What this task involves
Copy each line below that includes "Grain".
[Opening Source material section]
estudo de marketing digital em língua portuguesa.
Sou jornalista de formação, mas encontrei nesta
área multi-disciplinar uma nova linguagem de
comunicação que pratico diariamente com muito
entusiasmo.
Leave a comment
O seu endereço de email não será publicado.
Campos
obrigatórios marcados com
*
[Closing Source material section]
[Opening Source material section]
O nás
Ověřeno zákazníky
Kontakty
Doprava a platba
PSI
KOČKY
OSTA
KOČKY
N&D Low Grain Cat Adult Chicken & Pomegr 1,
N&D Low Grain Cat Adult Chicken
[Closing Source material section]
Problem solution
N&D Low Grain Cat Adult Chicken & Pomegr 1,
N&D Low Grain Cat Adult Chicken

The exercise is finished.